What you need to do — Exact transcript, pictures excluded: write out every record below.

Page-level text extractions
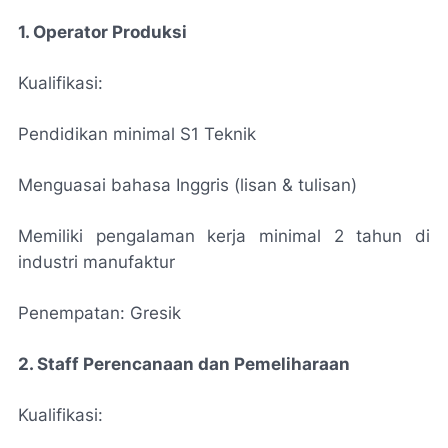
1. Operator Produksi
Kualifikasi:
Pendidikan minimal S1 Teknik
Menguasai bahasa Inggris (lisan & tulisan)
Memiliki pengalaman kerja minimal 2 tahun di
industri manufaktur
Penempatan: Gresik
2. Staff Perencanaan dan Pemeliharaan
Kualifikasi:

Finished task —
1. Operator Produksi
Kualifikasi:
Pendidikan minimal S1 Teknik
Menguasai bahasa Inggris (lisan & tulisan)
Memiliki pengalaman kerja minimal 2 tahun di
industri manufaktur
Penempatan: Gresik
2. Staff Perencanaan dan Pemeliharaan
Kualifikasi:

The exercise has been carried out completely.